I’m actually pretty agnostic about all these claims. That is, I neither believe nor disbelieve them. My problem is that there are no safeguards against dishonesty. Thanks to hundreds of years of accumulated wisdom, America’s courtrooms have in place rules of evidence that are intended to ensure that any evidence put before the court is more likely than not to be true. There are no such safeguards in the court of public opinion as mediated by the media.
What I do know is that we have a bunch of past accusations without any reasonably probative contemporaneous evidence. The only contemporaneous evidence the alleged victims are offering other than their own say-so is their friends’ say-so: “Yeah, that’s what she told me.” At best, their friends’ agreement is of dubious evidentiary value absent something corroborating those tales.
All of the horrific accusations against Cosby and the UVA fraternity may be absolutely true. I’m just not prepared to render a verdict about inflammatory rape charges based on tales told to a newspaper.
Fox is trouncing the competition
David Zurawik, a Baltimore TV critic has pointed out that, in recent weeks, Fox has dramatically increased its lead when compared to the other news outlets. Zurawik says it’s time for the other stations to stop attacking Fox and, if they want to survive, start seeing what its alchemical magic is:
I think one of the reasons for this latest evolution of ratings dominance might be that Fox was a far better watchdog on the Obama White House than any other TV news organization. It took the heat and the blowback from an administration that showed an enmity for the press not seen on Pennsylvania Avenue since the dark days of Richard Nixon, but it stayed the course. And now with viewers seeing the contempt this administration had for them and the truth, they respect what Fox did the last six years.
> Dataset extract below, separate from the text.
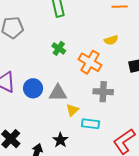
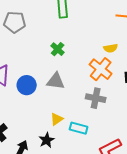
orange cross: (90, 62) -> (101, 69), moved
gray triangle: (58, 93) -> (56, 81), moved
yellow triangle: (72, 110) -> (57, 119), moved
If you ask me, Zurawik’s right about that. The only problem I have is that Zurawik, when writing the paragraph immediately following, forgot to include a sentence. He wrote this:
Or maybe, it’s what some critics of Fox say: That those who watch the channel only want to hear one side of the story, and that’s all that Fox gives them. The implication here is that Fox viewers are stupid, to borrow an offensive term that Jonathan Gruber, the administration’s $400,000 adviser on Obamacare, used to describe American voters.
If I were writing that paragraph, I would have written it thusly:
Or maybe, it’s what some critics of Fox say: That those who watch the channel only want to hear one side of the story, and that’s all that Fox gives them. The implication here is that Fox viewers are stupid, to borrow an offensive term that Jonathan Gruber, the administration’s $400,000 adviser on Obamacare, used to describe American voters. The flaw in this line of argument is that MSNBC is doing exactly the same thing, only with the Progressive side of the story, and is failing dismally.